Com o passar do tempo, os líderes percebem que a auto-suficiência é impossível. Em razão disso, se antes os humanos deveriam ser execrados, passa a ser visto como necessário estabelecer alianças comerciais com eles. Eclodem batalhas com os humanos. Mr. Jones tenta retomar o poder da granja. É rechaçado pela turba de animais. Surgem novos heróis: de preferência, da classe dos líderes. Lá pelas tantas há uma crise de interesses dentro do partido, ou melhor, entre os porcos-líderes. Desta divergência, o derrotado é expulso, através de ardis pouco estranhos para quem acompanha o desenrolar da política brasileira.

Acabada a divergência intrapartidária, o líder vitorioso trata de restabelecer a confiança na sua liderança. Não é necessária nenhuma campanha publicitária mais vultosa para convencer o povo, digo, os animais inferiores de que ele era e continua sendo O escolhido, O mais capaz, O mais ético para administrar. Absortos nos louvores proclamados, todos se recolhem ao êxtase da adoração.
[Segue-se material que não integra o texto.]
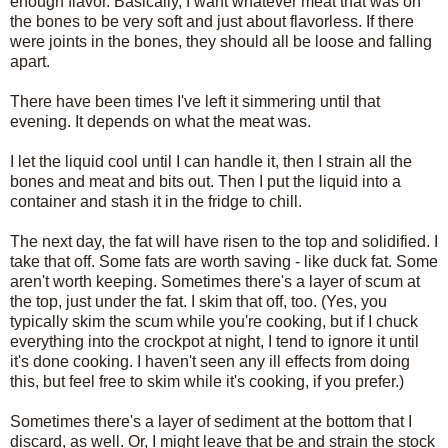
enough flavor. Basically, I want whatever meat that was on
the bones to be very soft and just about flavorless. If there
were joints in the bones, they should all be loose and falling
apart.
There have been times I've left it simmering until that
evening. It depends on what the meat was.
I let the liquid cool until I can handle it, then I strain all the
bones and meat and bits out. Then I put the liquid into a
container and stash it in the fridge to chill.
The next day, the fat will have risen to the top and solidified. I
take that off. Some fats are worth saving - like duck fat. Some
aren't worth keeping. Sometimes there's a layer of scum at
the top, just under the fat. I skim that off, too. (Yes, you
typically skim the scum while you're cooking, but if I chuck
everything into the crockpot at night, I tend to ignore it until
it's done cooking. I haven't seen any ill effects from doing
this, but feel free to skim while it's cooking, if you prefer.)
Sometimes there's a layer of sediment at the bottom that I
discard, as well. Or, I might leave that be and strain the stock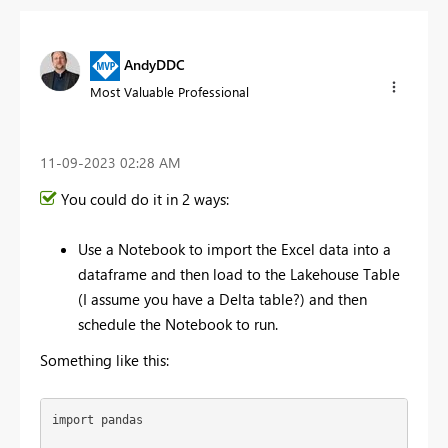
AndyDDC
Most Valuable Professional
‎11-09-2023
02:28 AM
You could do it in 2 ways:
Use a Notebook to import the Excel data into a
dataframe and then load to the Lakehouse Table
(I assume you have a Delta table?) and then
schedule the Notebook to run.
Something like this:
import
 pandas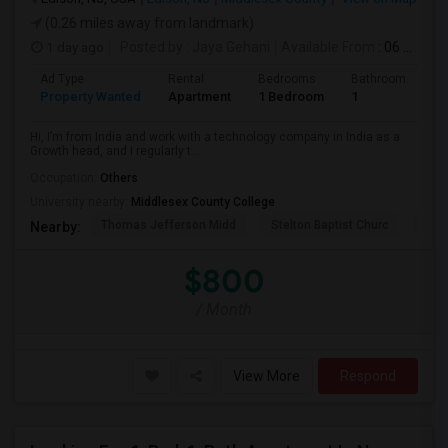
(0.26 miles away from landmark)
1 day ago
Posted by
: Jaya Gehani
Available From
: 06 Sep 2026
Ad Type
Rental
Bedrooms
Bathrooms
S
Property Wanted
Apartment
1 Bedroom
1
1
Hi, I’m from India and work with a technology company in India as a
Growth head, and I regularly t...
Occupation:
Others
University nearby:
Middlesex County College
Thomas Jefferson Midd
Stelton Baptist Churc
The 
Nearby:
$800
/ Month
View More
Respond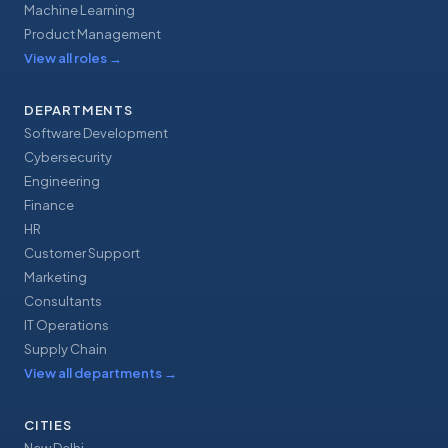
Machine Learning
Product Management
View all roles
→
DEPARTMENTS
Software Development
Cybersecurity
Engineering
Finance
HR
Customer Support
Marketing
Consultants
IT Operations
Supply Chain
View all departments
→
CITIES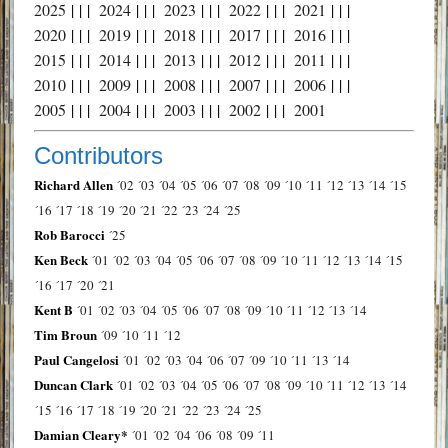
2025
| | |
2024
| | |
2023
| | |
2022
| | |
2021
| | |
2020
| | |
2019
| | |
2018
| | |
2017
| | |
2016
| | |
2015
| | |
2014
| | |
2013
| | |
2012
| | |
2011
| | |
2010
| | |
2009
| | |
2008
| | |
2007
| | |
2006
| | |
2005
| | |
2004
| | |
2003
| | |
2002
| | |
2001
Contributors
Richard Allen
´02
´03
´04
´05
´06
´07
´08
´09
´10
´11
´12
´13
´14
´15
´16
´17
´18
´19
´20
´21
´22
´23
´24
´25
Rob Barocci
´25
Ken Beck
´01
´02
´03
´04
´05
´06
´07
´08
´09
´10
´11
´12
´13
´14
´15
´16
´17
´20
´21
Kent B
´01
´02
´03
´04
´05
´06
´07
´08
´09
´10
´11
´12
´13
´14
Tim Broun
´09
´10
´11
´12
Paul Cangelosi
´01
´02
´03
´04
´06
´07
´09
´10
´11
´13
´14
Duncan Clark
´01
´02
´03
´04
´05
´06
´07
´08
´09
´10
´11
´12
´13
´14
´15
´16
´17
´18
´19
´20
´21
´22
´23
´24
´25
Damian Cleary*
´01
´02
´04
´06
´08
´09
´11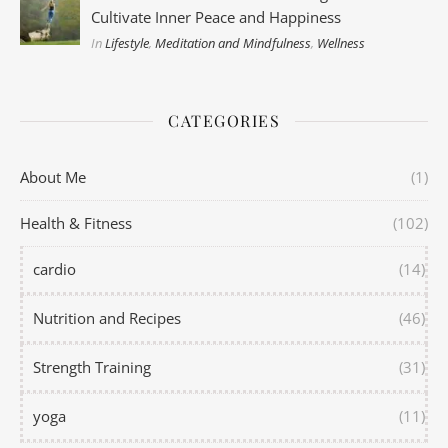
Cultivate Inner Peace and Happiness
In
Lifestyle
,
Meditation and Mindfulness
,
Wellness
CATEGORIES
About Me
(1)
Health & Fitness
(102)
cardio
(14)
Nutrition and Recipes
(46)
Strength Training
(31)
yoga
(11)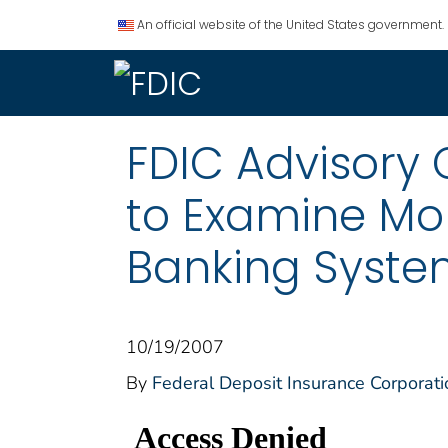
An official website of the United States government.
FDIC Advisory
to Examine Mon
Banking Syst
10/19/2007
By
Federal Deposit Insurance Corporati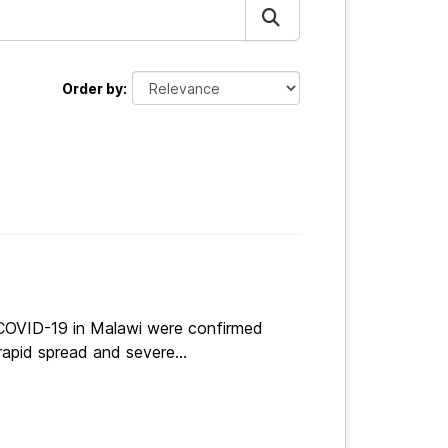
Order by
 COVID-19 in Malawi were confirmed
apid spread and severe...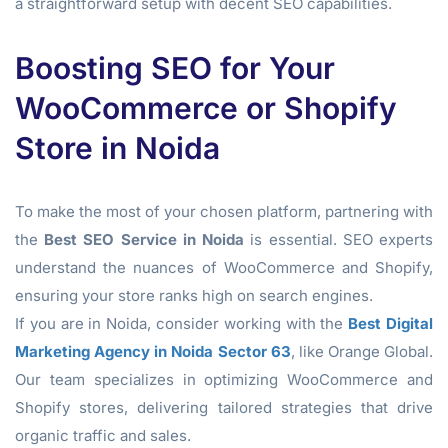
a straightforward setup with decent SEO capabilities.
Boosting SEO for Your
WooCommerce or Shopify
Store in Noida
To make the most of your chosen platform, partnering with
the
Best SEO Service in Noida
is essential. SEO experts
understand the nuances of WooCommerce and Shopify,
ensuring your store ranks high on search engines.
If you are in Noida, consider working with the
Best Digital
Marketing Agency in Noida Sector 63
, like Orange Global.
Our team specializes in optimizing WooCommerce and
Shopify stores, delivering tailored strategies that drive
organic traffic and sales.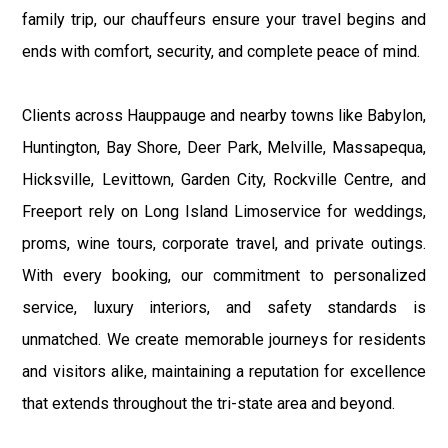
family trip, our chauffeurs ensure your travel begins and
ends with comfort, security, and complete peace of mind.
Clients across Hauppauge and nearby towns like Babylon,
Huntington, Bay Shore, Deer Park, Melville, Massapequa,
Hicksville, Levittown, Garden City, Rockville Centre, and
Freeport rely on Long Island Limoservice for weddings,
proms, wine tours, corporate travel, and private outings.
With every booking, our commitment to personalized
service, luxury interiors, and safety standards is
unmatched. We create memorable journeys for residents
and visitors alike, maintaining a reputation for excellence
that extends throughout the tri-state area and beyond.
Trabalho, trabalho árduo, é necessário trabalhar para aumentar a produção. Só que os mandamentos vão sendo circunstancialmente alterados, de forma sorrateira, sem alarde, com o firme propósito de manter os animais convencidos de que sua única missão é trabalhar.......trabalhar cada vez mais, pois chega um dia em que é anunciada a necessidade de passar-se a fazer transações com os humanos, o isolacionismo é percebido como mortal e o estabelecimento de um sistema de trocas com os humanos passa a ser imprescindível para a conquista da felicidade de todos. Só que nem todos os humanos são confiáveis: dadas as circunstâncias, um é confiável. Modificadas as circunstâncias, o outro.

Alguns chegam a demonstrar uma certa incerteza, chegando a questionar o novo status quo. Mas se todos são iguais, se a exploração do animal pelo homem foi banida, questionar o sistema passa a ser interpretado como conluio com os exploradores. É preciso confiar no líder e seguir trabalhando para o bem de todos. O líder é que sabe: se o líder diz, está dito. Se o líder diz e as estatísticas confirmam, não há motivos para questionamento: não devemos questionar.

No ápice da estória, os porcos começam a descobrir os prazeres de alguns hábitos dos homens, passando a usufrui-los, às escondidas. Quanto mais neles se esbaldam, mais vêm o quão pernicioso pode ser, para eles, que os demais animais passem a usufruí-los. Aos outros animais, o único prazer necessário é o da comida e o do trabalho árduo. Eles, como líderes, têm o direito de usufruir desses prazeres, pois são necessários para a realização da espécie de trabalho a eles reservada: “arquivos, livros, pesquisas”.

“Todos os animais são iguais mas alguns são mais iguais do que os outros”.

No fim, os porcos, repentinamente, começam a andar em duas patas. Os homens já não são tão mais execráveis, podem até ser amigos. Aos outros animais, menos iguais, resta o trabalho, a manutenção da esperança e a certeza de que Mr. Jones já não está no poder, e que os poderosos de agora são os salvadores do amanhã.

Os porcos são melhores que Mr. Jones, ainda que tenham começado a andar em duas patas e que a granja volte a se chamar Granja do Solar. É o que lhes dizem para acreditar. É o que lhes dizem e eles devem acreditar.